■ **RECORD SET**:
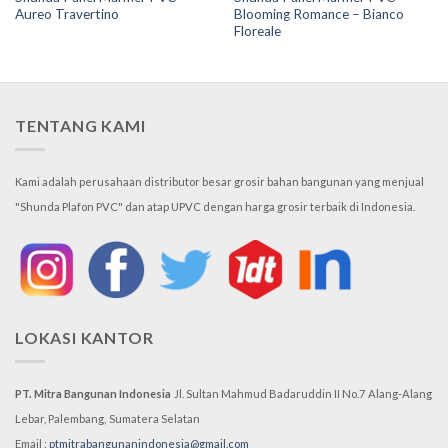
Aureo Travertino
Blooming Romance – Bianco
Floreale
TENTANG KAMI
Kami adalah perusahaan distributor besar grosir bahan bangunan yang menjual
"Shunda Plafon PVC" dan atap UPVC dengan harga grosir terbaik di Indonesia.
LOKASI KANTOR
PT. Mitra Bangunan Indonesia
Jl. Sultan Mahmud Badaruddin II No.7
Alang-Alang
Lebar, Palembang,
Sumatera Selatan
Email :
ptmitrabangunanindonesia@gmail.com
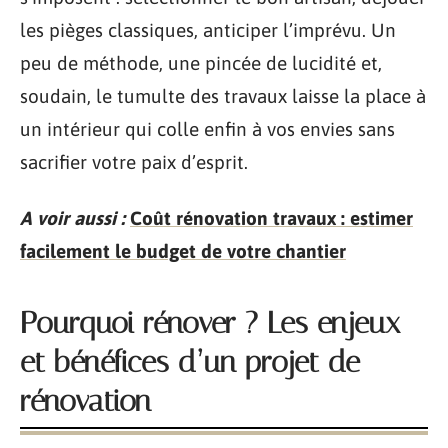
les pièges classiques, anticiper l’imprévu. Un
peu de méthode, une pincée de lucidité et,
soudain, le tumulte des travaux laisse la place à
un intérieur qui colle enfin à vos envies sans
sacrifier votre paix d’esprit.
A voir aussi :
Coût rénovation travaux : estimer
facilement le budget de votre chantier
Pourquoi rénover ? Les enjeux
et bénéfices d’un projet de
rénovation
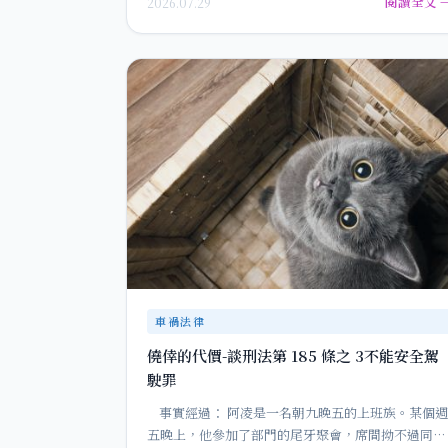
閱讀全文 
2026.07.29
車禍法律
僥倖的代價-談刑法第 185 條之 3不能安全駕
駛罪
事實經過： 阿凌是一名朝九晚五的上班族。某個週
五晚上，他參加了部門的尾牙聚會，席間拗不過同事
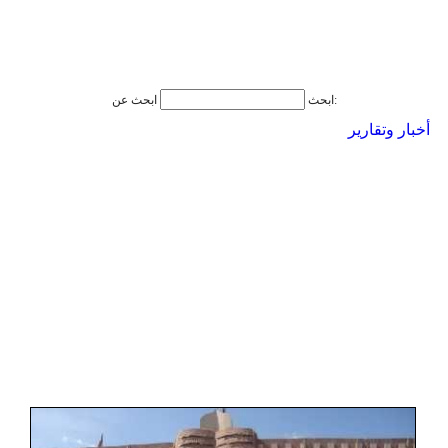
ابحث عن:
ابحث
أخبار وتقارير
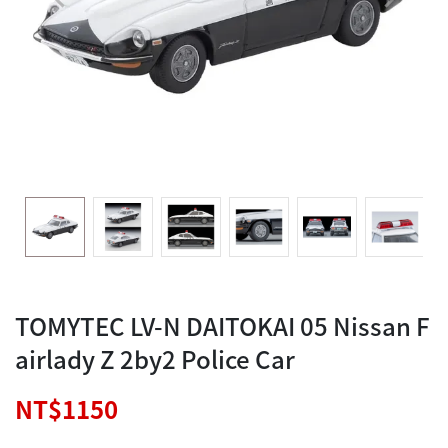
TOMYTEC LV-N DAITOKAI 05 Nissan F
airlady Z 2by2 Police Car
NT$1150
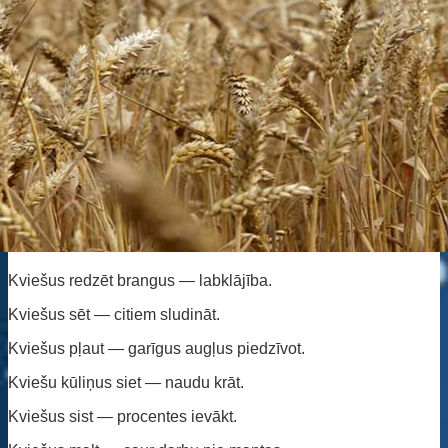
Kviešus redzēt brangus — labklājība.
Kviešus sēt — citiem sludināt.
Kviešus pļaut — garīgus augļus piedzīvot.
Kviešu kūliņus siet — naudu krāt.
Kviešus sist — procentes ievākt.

■ **TASK GOAL**: Write out the lines above from the one containing "Kviešus sēt — citiem sludināt." through the last, exactly as they are.

■ **RESPONSE**:
Kviešus sēt — citiem sludināt.
Kviešus pļaut — garīgus augļus piedzīvot.
Kviešu kūliņus siet — naudu krāt.
Kviešus sist — procentes ievākt.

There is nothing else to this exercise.